Digital Twin Platform for Renewable Assets (Wind and Hydro)
The Challenge
Managing the lifecycle of renewable generation assets — wind farms and hydroelectric plants — faces the critical need to optimise performance and extend the useful life of infrastructure. The energy operator sought to overcome the limitations of traditional management models, where design, construction, and operational information is entirely disconnected.
The challenge was to validate and implement an advanced BIM (Building Information Modelling) methodology capable of integrating not only the static parameters of the infrastructure, but also the dynamic dimension of real-time operation. The objective was to create an exact digital replica of a wind farm and a hydroelectric plant to optimise investment costs, improve maintenance, and reduce carbon footprint across all phases of the project.
The Solution
A pioneering pilot project has been developed based on TwinPulse, a Digital Twin generation platform applied to a wind farm and a hydroelectric plant. The solution is structured around several key components:
- Digital Twin Platform: A centralised environment capable of ingesting and processing large volumes of data to create virtual replicas of complex assets.
- OpenBIM-based Modelling: TwinPulse acts as a “digital skeleton”, automatically integrating standardised files (IFC and COBie).
- Wind and Hydro Twins: Structured, hierarchical representation of assets (Facility → Space → System → Component).
- Enriched Navigation: 3D visualisation connected to operational data via unique identifiers, enabling detailed asset analysis.
The platform also integrates advanced Big Data and AI capabilities on AWS:
- Virtual Sensors: Real-time calculation of complex indicators derived from multiple signals.
- Anomaly Detection: Use of Machine Learning to identify abnormal patterns without requiring prior historical datasets.

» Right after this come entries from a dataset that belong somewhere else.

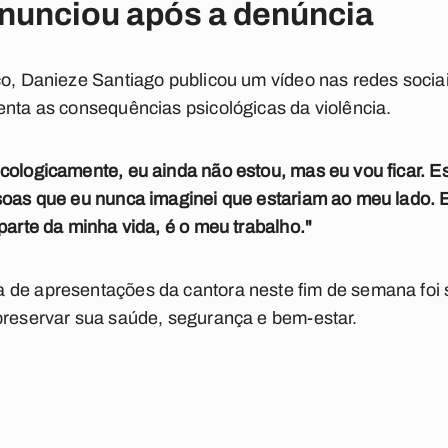
onunciou após a denúncia
co, Danieze Santiago publicou um vídeo nas redes soci
enta as consequências psicológicas da violência.
cologicamente, eu ainda não estou, mas eu vou ficar. E
soas que eu nunca imaginei que estariam ao meu lado. E
parte da minha vida, é o meu trabalho."
 de apresentações da cantora neste fim de semana foi 
preservar sua saúde, segurança e bem-estar.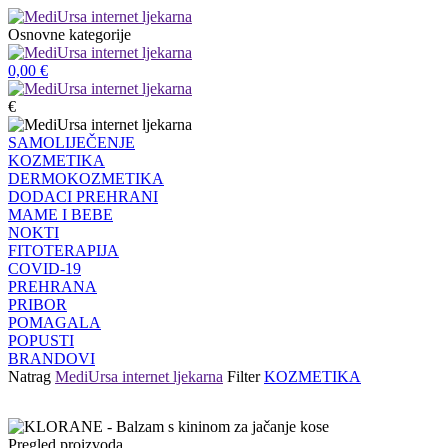
Osnovne kategorije
0,00
€
€
SAMOLIJEČENJE
KOZMETIKA
DERMOKOZMETIKA
DODACI PREHRANI
MAME I BEBE
NOKTI
FITOTERAPIJA
COVID-19
PREHRANA
PRIBOR
POMAGALA
POPUSTI
BRANDOVI
Natrag
MediUrsa internet ljekarna
Filter
KOZMETIKA
Pregled proizvoda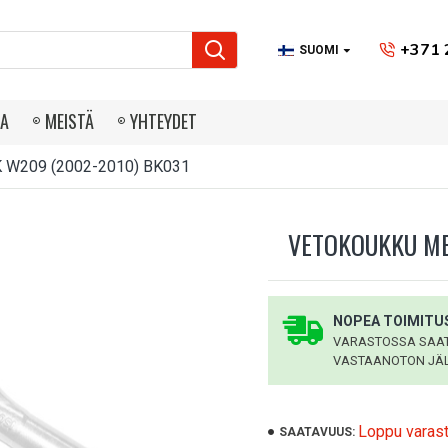
+371 
SUOMI
IA
MEISTÄ
YHTEYDET
 W209 (2002-2010) BK031
VETOKOUKKU MB
NOPEA TOIMITUS
VARASTOSSA SAATA
VASTAANOTON JÄL
Loppu varas
SAATAVUUS: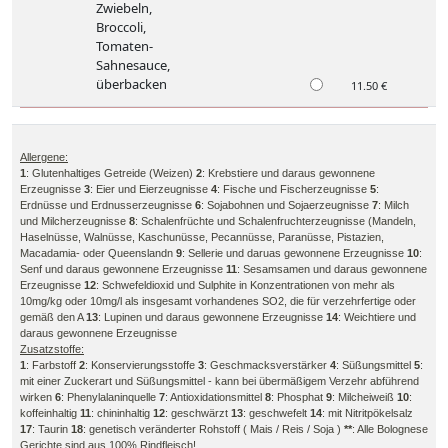
Zwiebeln,
Broccoli,
Tomaten-
Sahnesauce,
überbacken
11.50 €
Allergene:
1
: Glutenhaltiges Getreide (Weizen)
2
: Krebstiere und daraus gewonnene
Erzeugnisse
3
: Eier und Eierzeugnisse
4
: Fische und Fischerzeugnisse
5
:
Erdnüsse und Erdnusserzeugnisse
6
: Sojabohnen und Sojaerzeugnisse
7
: Milch
und Milcherzeugnisse
8
: Schalenfrüchte und Schalenfruchterzeugnisse (Mandeln,
Haselnüsse, Walnüsse, Kaschunüsse, Pecannüsse, Paranüsse, Pistazien,
Macadamia- oder Queenslandn
9
: Sellerie und daruas gewonnene Erzeugnisse
10
:
Senf und daraus gewonnene Erzeugnisse
11
: Sesamsamen und daraus gewonnene
Erzeugnisse
12
: Schwefeldioxid und Sulphite in Konzentrationen von mehr als
10mg/kg oder 10mg/l als insgesamt vorhandenes SO2, die für verzehrfertige oder
gemäß den A
13
: Lupinen und daraus gewonnene Erzeugnisse
14
: Weichtiere und
daraus gewonnene Erzeugnisse
Zusatzstoffe:
1
: Farbstoff
2
: Konservierungsstoffe
3
: Geschmacksverstärker
4
: Süßungsmittel
5
:
mit einer Zuckerart und Süßungsmittel - kann bei übermäßigem Verzehr abführend
wirken
6
: Phenylalaninquelle
7
: Antioxidationsmittel
8
: Phosphat
9
: Milcheiweiß
10
:
koffeinhaltig
11
: chininhaltig
12
: geschwärzt
13
: geschwefelt
14
: mit Nitritpökelsalz
17
: Taurin
18
: genetisch veränderter Rohstoff ( Mais / Reis / Soja )
**
: Alle Bolognese
Gerichte sind aus 100% Rindfleisch!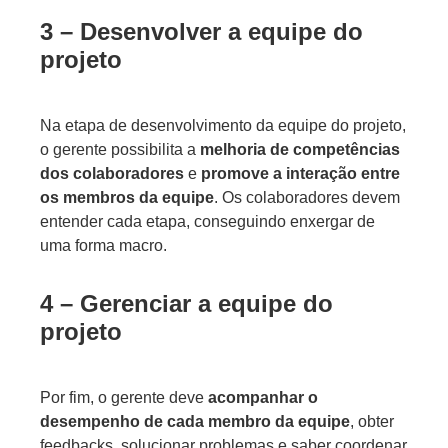
3 – Desenvolver a equipe do
projeto
Na etapa de desenvolvimento da equipe do projeto,
o gerente possibilita a
melhoria de competências
dos colaboradores
e
promove a interação entre
os membros da equipe
. Os colaboradores devem
entender cada etapa, conseguindo enxergar de
uma forma macro.
4 – Gerenciar a equipe do
projeto
Por fim, o gerente deve
acompanhar o
desempenho de cada membro da equipe
, obter
feedbacks, solucionar problemas e saber coordenar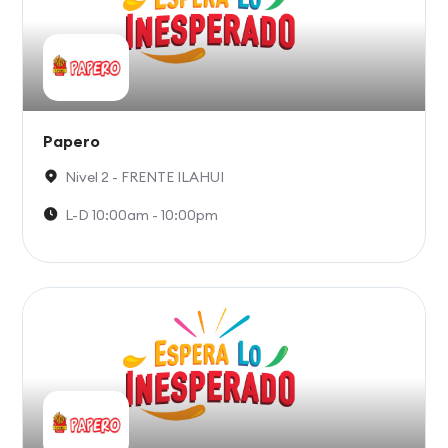
Papero
Nivel 2 - FRENTE ILAHUI
L-D 10:00am - 10:00pm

- Intelligent Alerting Engine: Statistical rule evaluation and logging for root-cause analysis.
- Scenario Simulation: “What-If” analysis combining simulated and real-world data.

Business Impact
The project has validated the use of immersive and analytical technologies for the management of critical assets.
- Performance Optimisation: Ability to adjust asset operation in real time based on precise simulations, maximising energy generation.
- Lifecycle Efficiency: Comprehensive management of information from design through to operation enables significant optimisation of both capital expenditure (CAPEX) and operational expenditure (OPEX).
- Carbon Footprint Reduction: Visualisation of environmental impact across all project phases allows active decarbonisation strategies to be embedded into the daily management of the plants.
- Methodological Validation: The success of the pilot lays the groundwork for the large-scale deployment of BIM methodology across future renewable developments.
Architecture & Technology
The solution stands out for the convergence of design, IoT, and advanced analytics technologies under TwinPulse’s cloud-native architecture.
- Core (BIM + IoT): Platform based on a unified Data Lake that correlates OpenBIM standards (IFC/COBie) with high-frequency telemetry.
- Analytics and Virtual Sensors: Creation of real-time derived metrics to evaluate the overall performance of multiple systems in an aggregated manner.
- Artificial Intelligence: Machine Learning models (Amazon SageMaker) integrated into the TwinPulse engine for unsupervised anomaly detection and predictive maintenance (Time-to-Failure).
- Scope: Spatial and hierarchical modelling of wind assets and complex hydraulic systems.
Customer Review
“Integrating IoT with BIM methodologies in our digital twins has given us absolute control over the lifecycle of our wind and hydroelectric plants. AI-powered simulations now enable us to take preventive action to optimise OPEX and radically reduce our carbon footprint.”